A necessidade de redesenhar seus currículos para estabelecer uma ligação direta com os dilemas pessoais e éticos mais urgentes do estudante
AULAS SOBRE A IMPORTÂNCIA da delicadeza, serenidade, perdão, humildade, caridade, reconciliação, solidariedade, tolerância, superação, equilíbrio emocional, transformação, autoconhecimento..., temas perfeitamente adequados para serem conciliados com qualquer disciplina ou estágio escolar. Ou seja, para a promoção de virtudes essenciais ao bem-estar, tornando a atividade de ensino também uma atividade terapêutica. Por que não criar uma disciplina para desenvolver temas ligados à filosofia da vida cotidiana?... É que o ensino convencional ignora nosso desejo de autorrealização, sabedoria, amor, crescimento interior...
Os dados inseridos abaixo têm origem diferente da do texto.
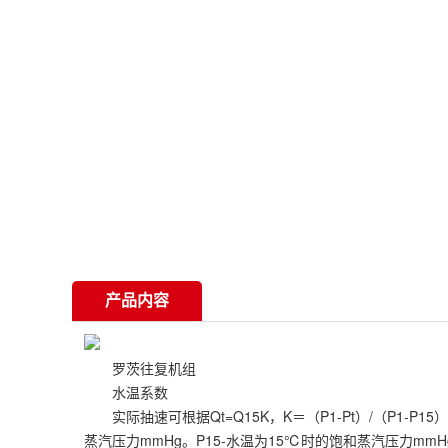
产品内容
罗茨往复机组
水温系数
实际抽速可根据Qt=Q15K，K＝（P1-Pt）/（P1-P15
蒸汽压力mmHg。P15-水温为15℃时的饱和蒸汽压力mm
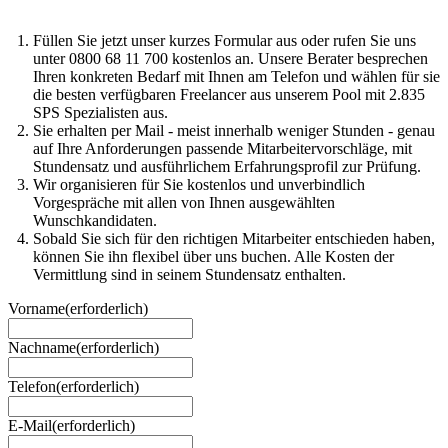
Füllen Sie jetzt unser kurzes Formular aus oder rufen Sie uns
unter 0800 68 11 700 kostenlos an. Unsere Berater besprechen
Ihren konkreten Bedarf mit Ihnen am Telefon und wählen für sie
die besten verfügbaren Freelancer aus unserem Pool mit 2.835
SPS Spezialisten aus.
Sie erhalten per Mail - meist innerhalb weniger Stunden - genau
auf Ihre Anforderungen passende Mitarbeitervorschläge, mit
Stundensatz und ausführlichem Erfahrungsprofil zur Prüfung.
Wir organisieren für Sie kostenlos und unverbindlich
Vorgespräche mit allen von Ihnen ausgewählten
Wunschkandidaten.
Sobald Sie sich für den richtigen Mitarbeiter entschieden haben,
können Sie ihn flexibel über uns buchen. Alle Kosten der
Vermittlung sind in seinem Stundensatz enthalten.
Vorname
(erforderlich)
Nachname
(erforderlich)
Telefon
(erforderlich)
E-Mail
(erforderlich)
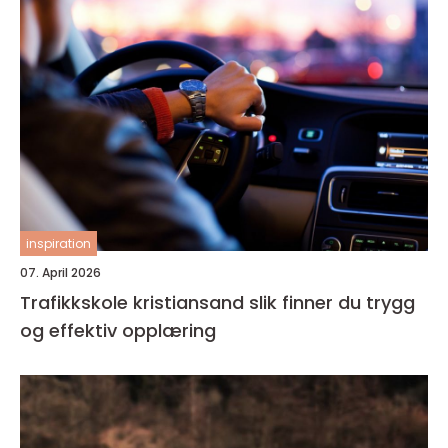
inspiration
07. April 2026
Trafikkskole kristiansand slik finner du trygg
og effektiv opplæring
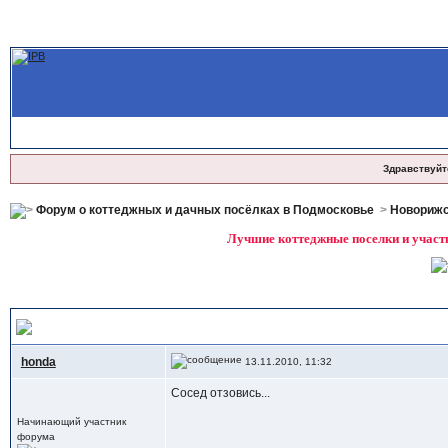
Здравствуйт
Форум о коттеджных и дачных посёлках в Подмосковье
>
Новорижс
Лучшие коттеджные поселки и участк
Соседи ау?
honda
13.11.2010, 11:32
Сосед отзовись...
Начинающий участник
форума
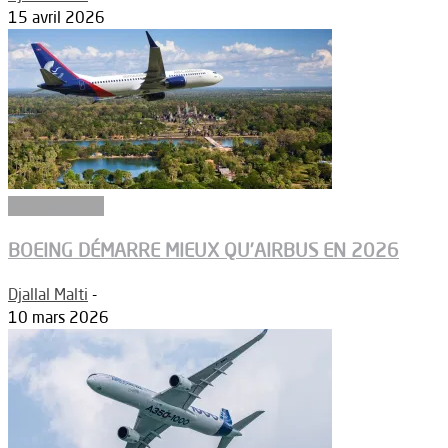
15 avril 2026
Aéronautique
BOEING DÉMARRE MIEUX QU’AIRBUS EN 2026
Djallal Malti
-
10 mars 2026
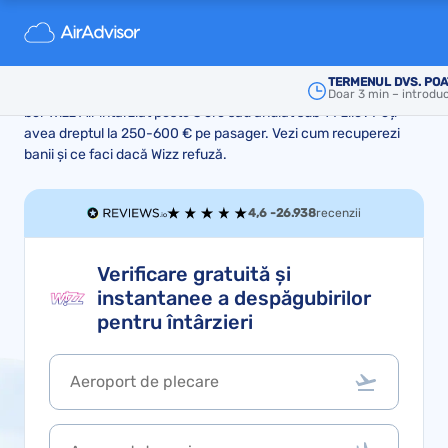
Despăgubire Wizz Air pentru
zbor anulat sau întârziat
TERMENUL DVS. POA
Doar 3 min – introduc
bor Wizz Air întârziat peste 3 ore sau anulat sub 14 zile? Poți
avea dreptul la 250-600 € pe pasager. Vezi cum recuperezi
banii și ce faci dacă Wizz refuză.
4,6 -
26.938
recenzii
Verificare gratuită și
instantanee a despăgubirilor
pentru întârzieri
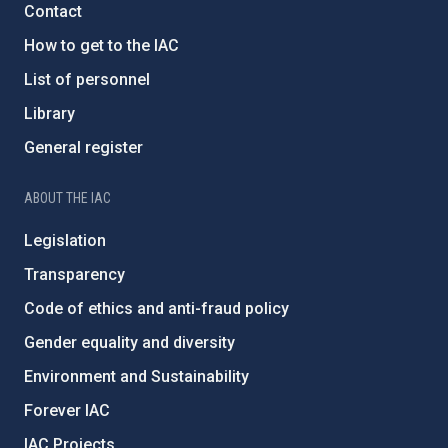
Contact
How to get to the IAC
List of personnel
Library
General register
ABOUT THE IAC
Legislation
Transparency
Code of ethics and anti-fraud policy
Gender equality and diversity
Environment and Sustainability
Forever IAC
IAC Projects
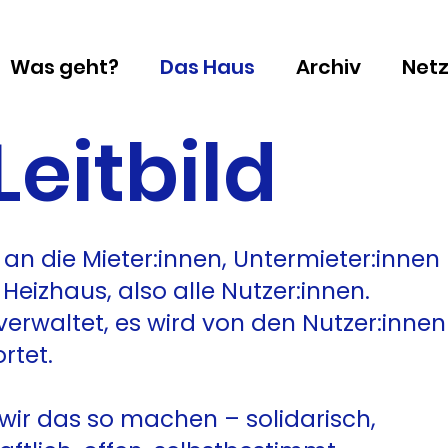
Was geht?
Das Haus
Archiv
Net
Leitbild
h an die Mieter:innen, Untermieter:innen
eizhaus, also alle Nutzer:innen.
verwaltet, es wird von den Nutzer:innen
rtet.
 wir das so machen – solidarisch,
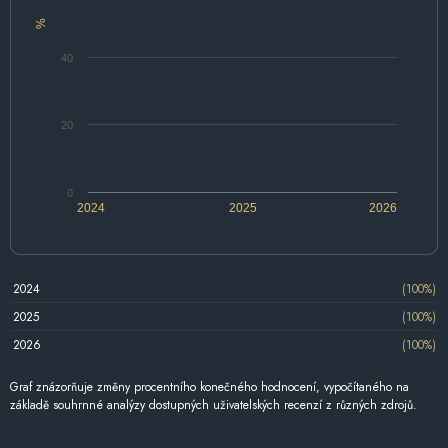
%
40
20
0
2024
2025
2026
2024
(100%)
2025
(100%)
2026
(100%)
Graf znázorňuje změny procentního konečného hodnocení, vypočítaného na
základě souhrnné analýzy dostupných uživatelských recenzí z různých zdrojů.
Conforme coloca John Stuart Mill, um dos defensores vitorianos dos objetivos da educação: “O propósito das universidades não é produzir advogados, médicos ou engenheiros competentes. É criar ‘seres humanos’ capazes e cultos”. Ou, como revela Matthew Arnold, uma educação cultural adequada deveria inspirar em nós “um amor pelo vizinho, um desejo de acabar com a confusão humana e diminuir sua miséria”. Em seu nível mais ambicioso, acrescenta Arnold, a educação deveria engendrar nada menos que a “nobre aspiração de tornar o mundo melhor e mais feliz do que quando o encontramos”. Ambas as citações encontram-se na obra que ora finalizo de ler: “Religião para ateus” (capítulo Educação), de Alain de Botton, nascido em 1969 em Zurique (Suíça) e formado pela tradicional Universidade de Cambridge.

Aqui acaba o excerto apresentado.